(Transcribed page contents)
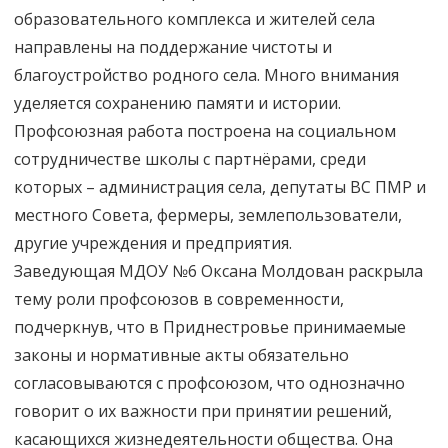
образовательного комплекса и жителей села
направлены на поддержание чистоты и
благоустройство родного села. Много внимания
уделяется сохранению памяти и истории.
Профсоюзная работа построена на социальном
сотрудничестве школы с партнёрами, среди
которых – администрация села, депутаты ВС ПМР и
местного Совета, фермеры, землепользователи,
другие учреждения и предприятия.
Заведующая МДОУ №6 Оксана Молдован раскрыла
тему роли профсоюзов в современности,
подчеркнув, что в Приднестровье принимаемые
законы и нормативные акты обязательно
согласовываются с профсоюзом, что однозначно
говорит о их важности при принятии решений,
касающихся жизнедеятельности общества. Она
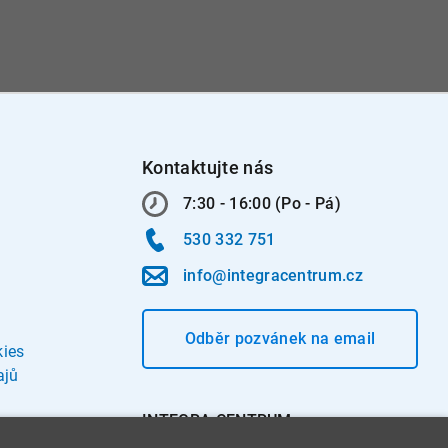
Kontaktujte nás
7:30 - 16:00 (Po - Pá)
530 332 751
info@integracentrum.cz
Odběr pozvánek
na email
kies
ajů
INTEGRA CENTRUM s.r.o.
Jabloňová 662/7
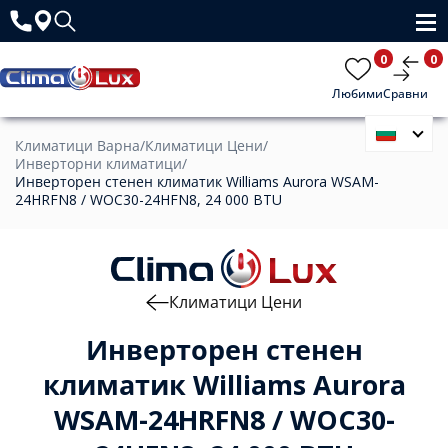
0
0
Любими
Сравни
Климатици Варна
/
Климатици Цени
/
Инверторни климатици
/
Инверторен стенен климатик Williams Aurora WSAM-
24HRFN8 / WOC30-24HFN8, 24 000 BTU
Климатици Цени
Инверторен стенен
климатик Williams Aurora
WSAM-24HRFN8 / WOC30-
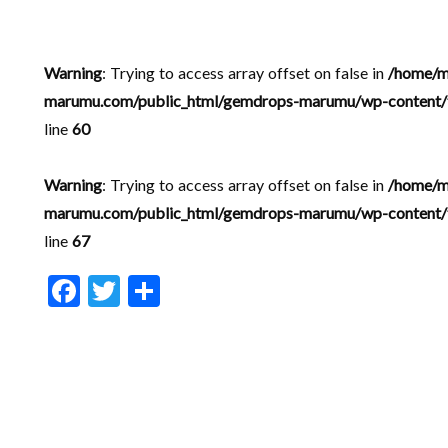
Warning
: Trying to access array offset on false in
/home/m
marumu.com/public_html/gemdrops-marumu/wp-content/t
line
60
Warning
: Trying to access array offset on false in
/home/m
marumu.com/public_html/gemdrops-marumu/wp-content/t
line
67
F
T
共
ac
w
有
e
itt
b
er
o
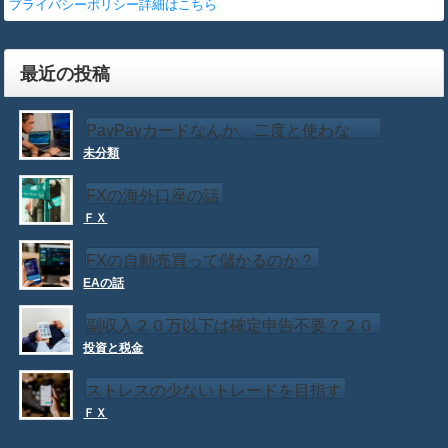
プライバシーポリシー詳細はこちら
最近の投稿
PayPayカードなんか、二度と使わな
未分類
い！！
FXの海外口座の話
ＦＸ
FXの自動売買って儲かるのか？
EAの話
副収入２０万以下は確定申告不要？２０
投資と税金
万以下でも確定申告が必要な場合もある
ストレスの少ないトレードを目指す
ＦＸ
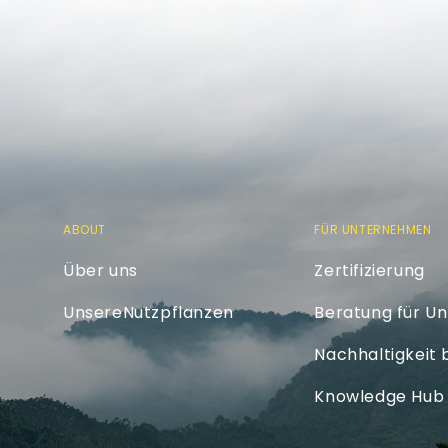
ABOUT
FÜR UNTERNEHMEN
Über uns
Zertifizierung
UnsereNutzpflanzen
Beratung für U
Nachhaltigkeit
Knowledge Hub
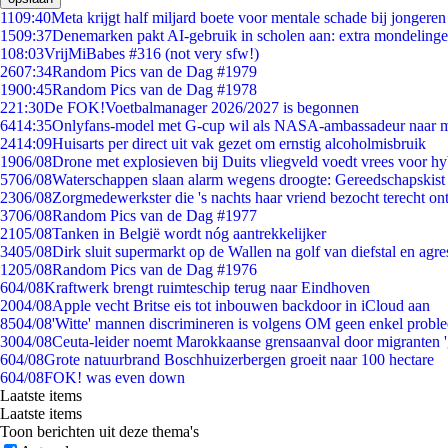
11
09:40
Meta krijgt half miljard boete voor mentale schade bij jongeren
15
09:37
Denemarken pakt AI-gebruik in scholen aan: extra mondeling
1
08:03
VrijMiBabes #316 (not very sfw!)
26
07:34
Random Pics van de Dag #1979
19
00:45
Random Pics van de Dag #1978
2
21:30
De FOK!Voetbalmanager 2026/2027 is begonnen
64
14:35
Onlyfans-model met G-cup wil als NASA-ambassadeur naar 
24
14:09
Huisarts per direct uit vak gezet om ernstig alcoholmisbruik
19
06/08
Drone met explosieven bij Duits vliegveld voedt vrees voor hy
57
06/08
Waterschappen slaan alarm wegens droogte: Gereedschapskist
23
06/08
Zorgmedewerkster die 's nachts haar vriend bezocht terecht on
37
06/08
Random Pics van de Dag #1977
21
05/08
Tanken in België wordt nóg aantrekkelijker
34
05/08
Dirk sluit supermarkt op de Wallen na golf van diefstal en agre
12
05/08
Random Pics van de Dag #1976
6
04/08
Kraftwerk brengt ruimteschip terug naar Eindhoven
20
04/08
Apple vecht Britse eis tot inbouwen backdoor in iCloud aan
85
04/08
'Witte' mannen discrimineren is volgens OM geen enkel probl
30
04/08
Ceuta-leider noemt Marokkaanse grensaanval door migranten 
6
04/08
Grote natuurbrand Boschhuizerbergen groeit naar 100 hectare
6
04/08
FOK! was even down
Laatste items
Laatste items
Toon berichten uit deze thema's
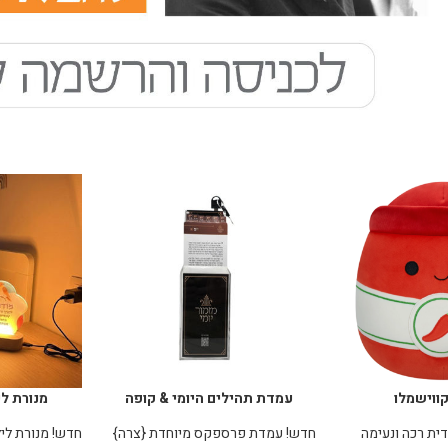
ווישמלו
עמדת תהילים היומי & קופה
מנורת לי
פרספקס מובנית {צר}
דית רכה ונעימה
חדש! עמדת פרספקס מיוחדת {צרה}
חדש! מנורת ליל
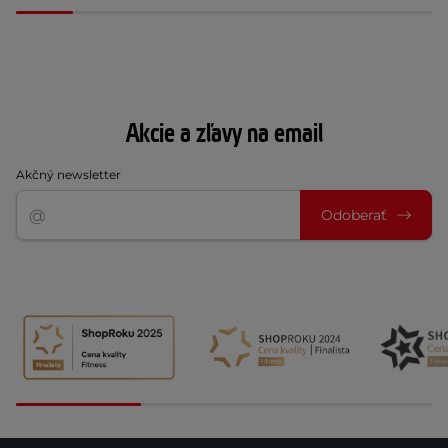
Akcie a zľavy na email
Akčný newsletter
Odoberať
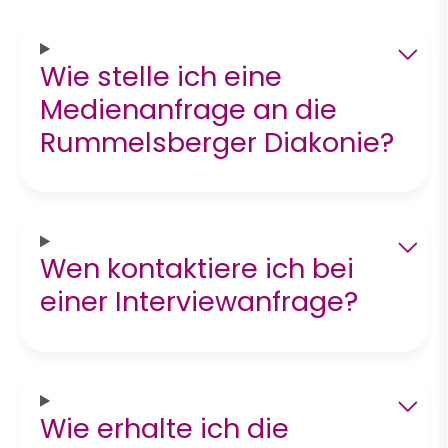
Wie stelle ich eine
Medienanfrage an die
Rummelsberger Diakonie?
Wen kontaktiere ich bei
einer Interviewanfrage?
Wie erhalte ich die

### [Exercise]
Write out each line above that contains the word "עמדת".

### [Exercise solution]
עמדת תהילים היומי & קופה
חדש! עמדת פרספקס מיוחדת {צרה}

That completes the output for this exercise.